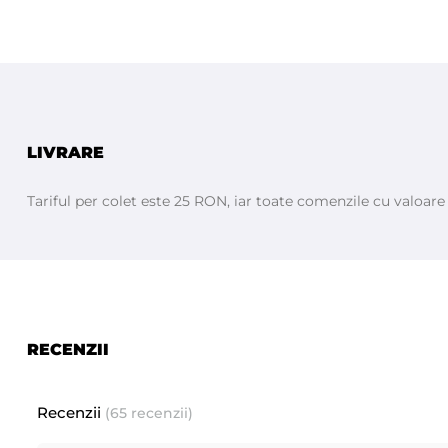
LIVRARE
Tariful per colet este 25 RON, iar toate comenzile cu valoar
RECENZII
Recenzii
(65 recenzii)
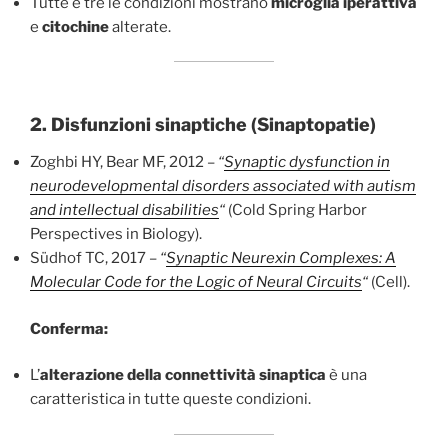
Tutte e tre le condizioni mostrano
microglia iperattiva
e
citochine
alterate.
2.
Disfunzioni sinaptiche (Sinaptopatie)
Zoghbi HY, Bear MF, 2012 –
“
Synaptic dysfunction in
neurodevelopmental disorders associated with autism
and intellectual disabilities
“
(Cold Spring Harbor
Perspectives in Biology).
Südhof TC, 2017 –
“
Synaptic Neurexin Complexes: A
Molecular Code for the Logic of Neural Circuits
“
(Cell).
Conferma:
L’
alterazione della connettività sinaptica
è una
caratteristica in tutte queste condizioni.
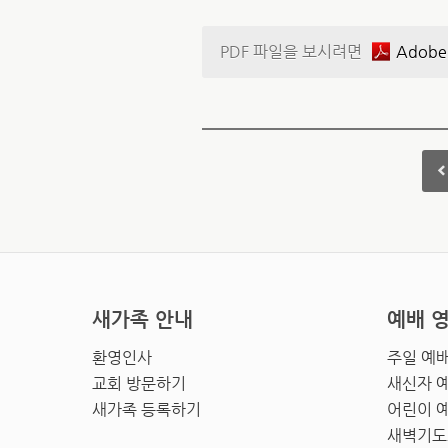
PDF 파일을 보시려면
Adobe
새가족 안내
예배 
환영인사
주일 예
교회 방문하기
새신자 
새가족 등록하기
어린이 
새벽기도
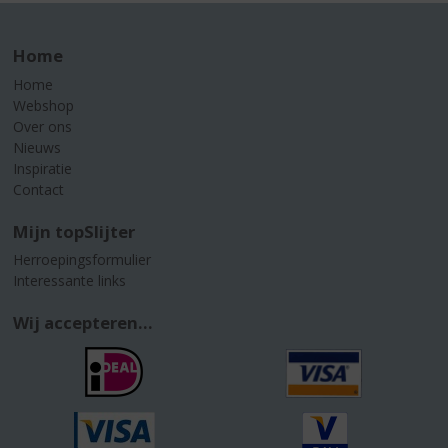
Home
Home
Webshop
Over ons
Nieuws
Inspiratie
Contact
Mijn topSlijter
Herroepingsformulier
Interessante links
Wij accepteren...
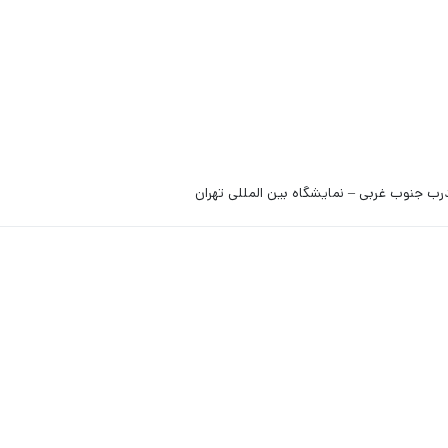
رب جنوب غربی – نمایشگاه بین المللی تهران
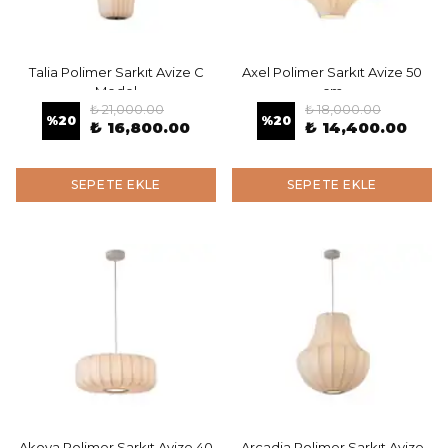
Talia Polimer Sarkıt Avize C
Axel Polimer Sarkıt Avize 50
Model
cm
₺ 21,000.00
₺ 18,000.00
%
20
%
20
₺ 16,800.00
₺ 14,400.00
SEPETE EKLE
SEPETE EKLE
Akoya Polimer Sarkıt Avize 40
Arcadia Polimer Sarkıt Avize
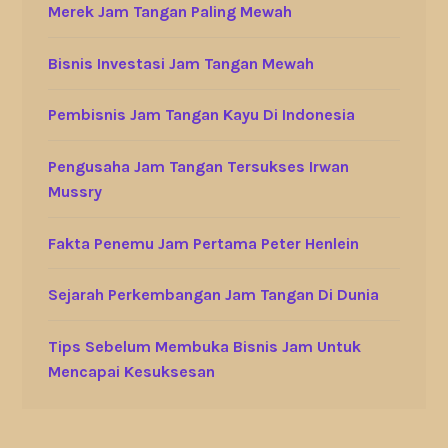
Merek Jam Tangan Paling Mewah
Bisnis Investasi Jam Tangan Mewah
Pembisnis Jam Tangan Kayu Di Indonesia
Pengusaha Jam Tangan Tersukses Irwan
Mussry
Fakta Penemu Jam Pertama Peter Henlein
Sejarah Perkembangan Jam Tangan Di Dunia
Tips Sebelum Membuka Bisnis Jam Untuk
Mencapai Kesuksesan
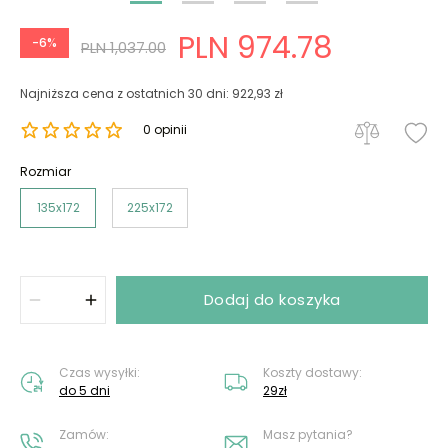
PLN 974.78
-6%
PLN 1,037.00
Najniższa cena z ostatnich 30 dni: 922,93 zł
0 opinii
Rozmiar
135x172
225x172
Dodaj do koszyka
Czas wysyłki:
Koszty dostawy:
do 5 dni
29zł
Zamów:
Masz pytania?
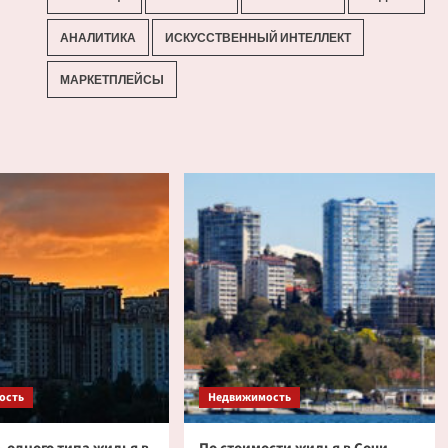
АНАЛИТИКА
ИСКУССТВЕННЫЙ ИНТЕЛЛЕКТ
МАРКЕТПЛЕЙСЫ
ость
Недвижимость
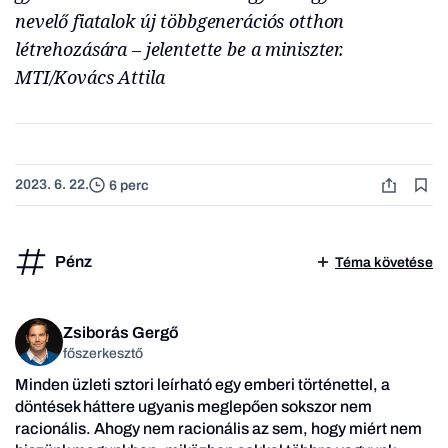
nevelő fiatalok új többgenerációs otthon
létrehozására – jelentette be a miniszter.
MTI/Kovács Attila
2023. 6. 22.
6 perc
Pénz
Téma követése
Zsiborás Gergő
főszerkesztő
Minden üzleti sztori leírható egy emberi történettel, a
döntések háttere ugyanis meglepően sokszor nem
racionális. Ahogy nem racionális az sem, hogy miért nem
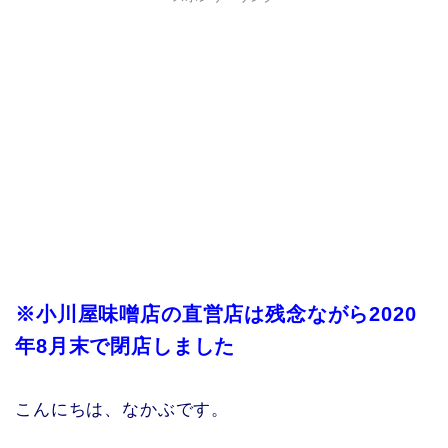
※小川屋味噌店の直営店は残念ながら2020
年8月末で閉店しました
こんにちは、なかぶです。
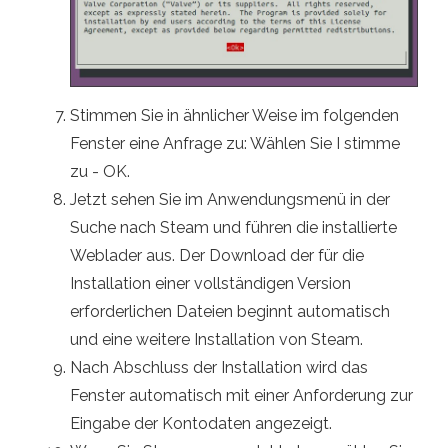
Stimmen Sie in ähnlicher Weise im folgenden
Fenster eine Anfrage zu: Wählen Sie I stimme
zu - OK.
Jetzt sehen Sie im Anwendungsmenü in der
Suche nach Steam und führen die installierte
Weblader aus. Der Download der für die
Installation einer vollständigen Version
erforderlichen Dateien beginnt automatisch
und eine weitere Installation von Steam.
Nach Abschluss der Installation wird das
Fenster automatisch mit einer Anforderung zur
Eingabe der Kontodaten angezeigt.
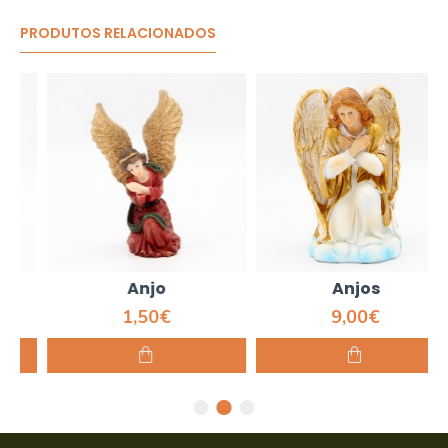
PRODUTOS RELACIONADOS
Anjo
Anjos
1,50€
9,00€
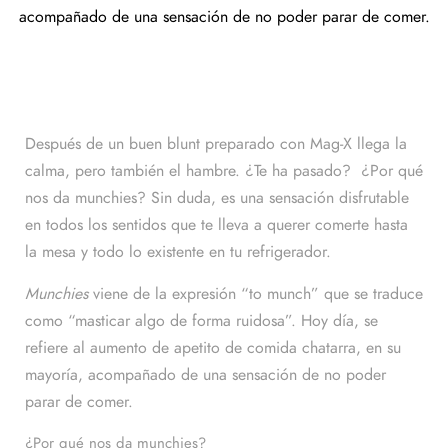
acompañado de una sensación de no poder parar de comer.
Después de un buen blunt preparado con Mag-X llega la
calma, pero también el hambre. ¿Te ha pasado? ¿Por qué
nos da munchies? Sin duda, es una sensación disfrutable
en todos los sentidos que te lleva a querer comerte hasta
la mesa y todo lo existente en tu refrigerador.
Munchies
viene de la expresión “to munch” que se traduce
como “masticar algo de forma ruidosa”. Hoy día, se
refiere al aumento de apetito de comida chatarra, en su
mayoría, acompañado de una sensación de no poder
parar de comer.
¿Por qué nos da munchies?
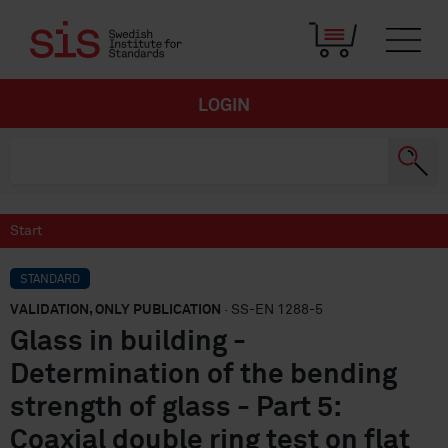
LOGIN
Start
STANDARD
VALIDATION, ONLY PUBLICATION
· SS-EN 1288-5
Glass in building -
Determination of the bending
strength of glass - Part 5:
Coaxial double ring test on flat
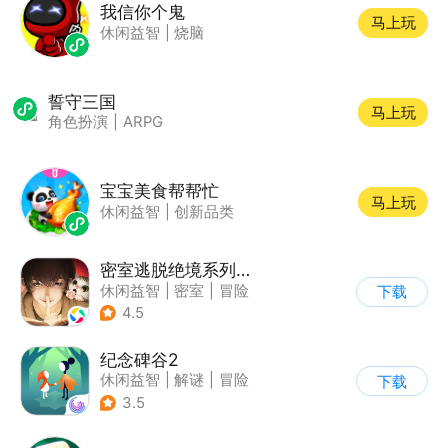
我信你个鬼
马上玩
休闲益智
|
烧脑
誓守三国
马上玩
角色扮演
|
ARPG
宝宝美食帮帮忙
马上玩
休闲益智
|
创新品类
密室逃脱绝境系列3画仙奇缘
休闲益智
|
密室
|
冒险
下载
|
密室逃脱
4.5
纪念碑谷2
休闲益智
|
解谜
|
冒险
下载
|
清新
3.5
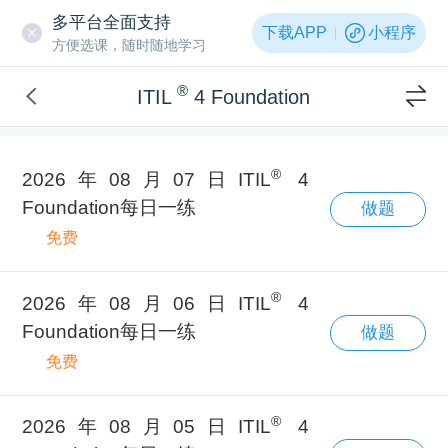
多平台全面支持
下载APP
小程序
方便选课，随时随地学习
®
ITIL
4 Foundation
®
2026年08月07日ITIL
4
Foundation每日一练
做题
免费
®
2026年08月06日ITIL
4
Foundation每日一练
做题
免费
®
2026年08月05日ITIL
4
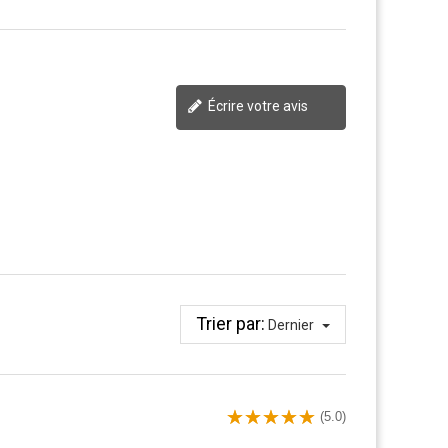
Écrire votre avis
Trier par:
Dernier
(5.0)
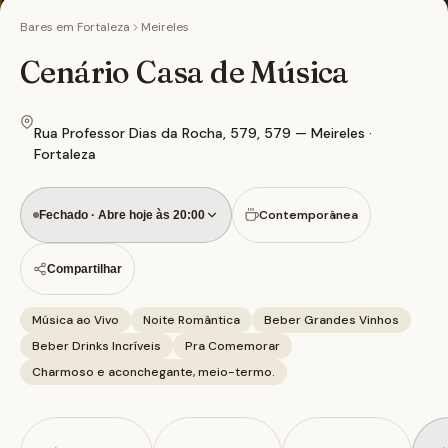
Bares em
Fortaleza
Meireles
Cenário Casa de Música
Rua Professor Dias da Rocha, 579, 579 — Meireles ·
Fortaleza
Contemporânea
Fechado · Abre hoje às 20:00
Compartilhar
Música ao Vivo
Noite Romântica
Beber Grandes Vinhos
Beber Drinks Incríveis
Pra Comemorar
Charmoso e aconchegante, meio-termo.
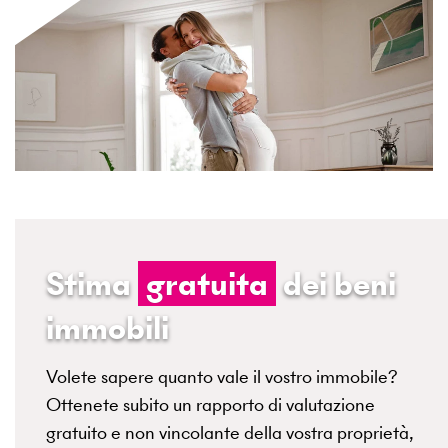
Stima
gratuita
dei beni
immobili
Volete sapere quanto vale il vostro immobile?
Ottenete subito un rapporto di valutazione
gratuito e non vincolante della vostra proprietà,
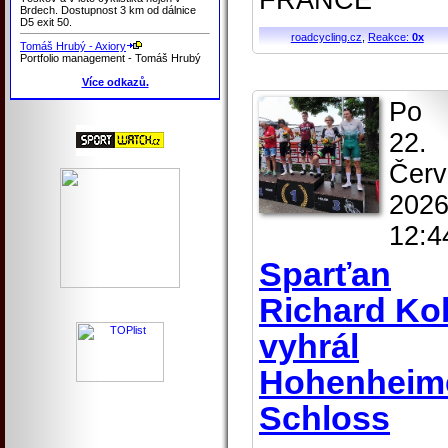
FRANCE
Brdech. Dostupnost 3 km od dálnice
D5 exit 50.
roadcycling.cz
,
Reakce:
0x
Tomáš Hrubý - Axiory
Portfolio management - Tomáš Hrubý
Více odkazů.
Po
22.
Červ
2026
12:4
Sparťan
Richard Ko
vyhrál
Hohenheim
Schloss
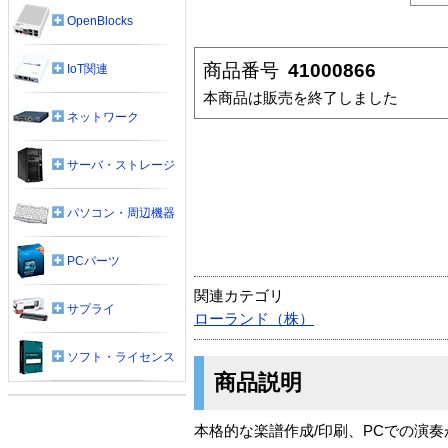
OpenBlocks
商品番号
41000866
IoT関連
本商品は販売を終了しました
ネットワーク
サーバ・ストレージ
パソコン・周辺機器
PCパーツ
関連カテゴリ
サプライ
ローランド（株）
ソフト・ライセンス
商品説明
本格的な楽譜作成/印刷、PCでの演奏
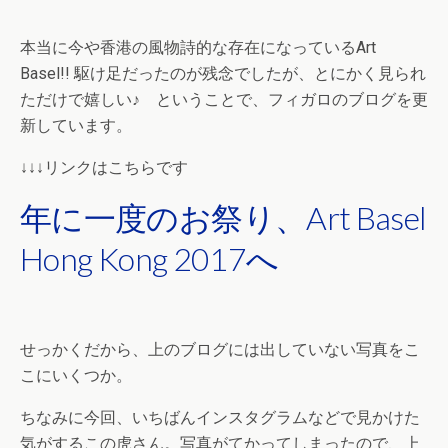
本当に今や香港の風物詩的な存在になっているArt
Basel!! 駆け足だったのが残念でしたが、とにかく見られ
ただけで嬉しい♪ ということで、フィガロのブログを更
新しています。
↓↓↓リンクはこちらです
年に一度のお祭り、Art Basel
Hong Kong 2017へ
せっかくだから、上のブログには出していない写真をこ
こにいくつか。
ちなみに今回、いちばんインスタグラムなどで見かけた
気がするこの虎さん。写真がてかってしまったので、上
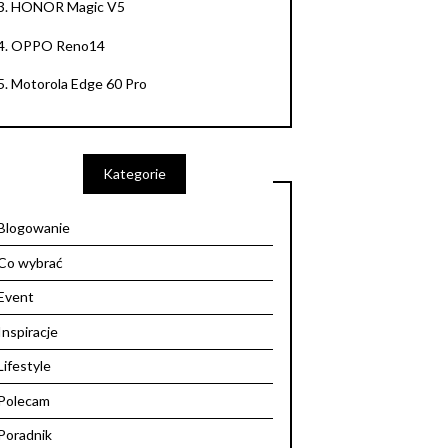
3.
HONOR Magic V5
4.
OPPO Reno14
5.
Motorola Edge 60 Pro
Kategorie
Blogowanie
Co wybrać
Event
Inspiracje
Lifestyle
Polecam
Poradnik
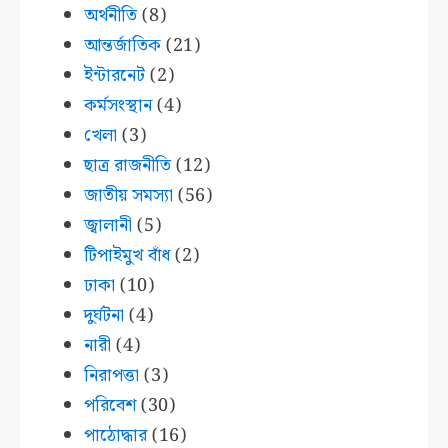
অর্থনীতি
(8)
আন্তর্জাতিক
(21)
ইন্টারনেট
(2)
কর্মসংস্থান
(4)
খেলা
(3)
ছাত্র রাজনীতি
(12)
জাতীয় সমস্যা
(56)
জ্বালানী
(5)
টিপাইমুখ বাঁধ
(2)
ঢাকা
(10)
দুর্ঘটনা
(4)
নারী
(4)
নিরাপত্তা
(3)
পরিবেশ
(30)
পাঠোদ্ধার
(16)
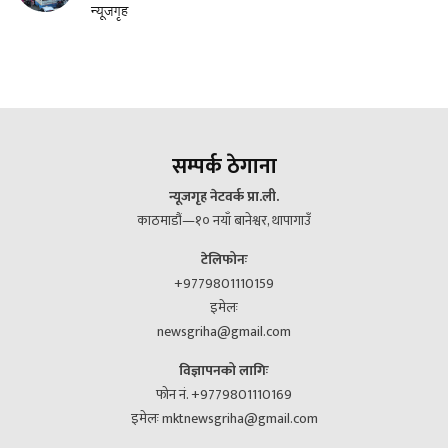
न्यूजगृह
सम्पर्क ठेगाना
न्यूजगृह नेटवर्क प्रा.ली.
काठमाडौं—१० नयाँ बानेश्वर, थापागाउँ
टेलिफोनः
+9779801110159
इमेलः
newsgriha@gmail.com
विज्ञापनको लागिः
फोन नं. +9779801110169
इमेलः mktnewsgriha@gmail.com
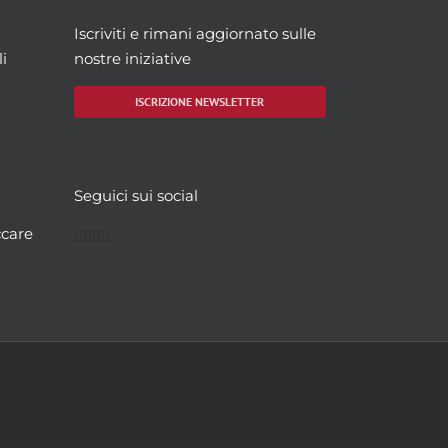
Iscriviti e rimani aggiornato sulle
i
nostre iniziative
ISCRIZIONE NEWSLETTER
Seguici sui social
Facebook
Twitter
YouTube
Instagram
ccare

▶ [Requirement] Would you restate, word for word and with no pictures, only the lines from the opening of the material through the line with "Minden üzleti sztori", both included?

▶ [Response]
LIVRARE
Tariful per colet este 25 RON, iar toate comenzile cu valoar
RECENZII
Recenzii
(65 recenzii)
Tutte e tre le condizioni mostrano
microglia iperattiva
e
citochine
alterate.
2.
Disfunzioni sinaptiche (Sinaptopatie)
Zoghbi HY, Bear MF, 2012 –
“
Synaptic dysfunction in
neurodevelopmental disorders associated with autism
and intellectual disabilities
“
(Cold Spring Harbor
Perspectives in Biology).
Südhof TC, 2017 –
“
Synaptic Neurexin Complexes: A
Molecular Code for the Logic of Neural Circuits
“
(Cell).
Conferma:
L’
alterazione della connettività sinaptica
è una
caratteristica in tutte queste condizioni.
PDF 파일을 보시려면
Adobe
새가족 안내
예배 
환영인사
주일 예
교회 방문하기
새신자 
새가족 등록하기
어린이 
새벽기도
Home
Home
Webshop
Over ons
Nieuws
Inspiratie
Contact
Mijn topSlijter
Herroepingsformulier
Interessante links
Wij accepteren...
رب جنوب غربی – نمایشگاه بین المللی تهران
Talia Polimer Sarkıt Avize C
Axel Polimer Sarkıt Avize 50
Model
cm
₺ 21,000.00
₺ 18,000.00
%
20
%
20
₺ 16,800.00
₺ 14,400.00
SEPETE EKLE
SEPETE EKLE
Akoya Polimer Sarkıt Avize 40
Arcadia Polimer Sarkıt Avize
Merek Jam Tangan Paling Mewah
Bisnis Investasi Jam Tangan Mewah
Pembisnis Jam Tangan Kayu Di Indonesia
Pengusaha Jam Tangan Tersukses Irwan
Mussry
Fakta Penemu Jam Pertama Peter Henlein
Sejarah Perkembangan Jam Tangan Di Dunia
Tips Sebelum Membuka Bisnis Jam Untuk
Mencapai Kesuksesan
PLN 974.78
-6%
PLN 1,037.00
Najniższa cena z ostatnich 30 dni: 922,93 zł
0 opinii
Rozmiar
135x172
225x172
Dodaj do koszyka
Czas wysyłki:
Koszty dostawy:
do 5 dni
29zł
Zamów:
Masz pytania?
АНАЛИТИКА
ИСКУССТВЕННЫЙ ИНТЕЛЛЕКТ
МАРКЕТПЛЕЙСЫ
ость
Недвижимость
nevelő fiatalok új többgenerációs otthon
létrehozására – jelentette be a miniszter.
MTI/Kovács Attila
2023. 6. 22.
6 perc
Pénz
Téma követése
Zsiborás Gergő
főszerkesztő
Minden üzleti sztori leírható egy emberi történettel, a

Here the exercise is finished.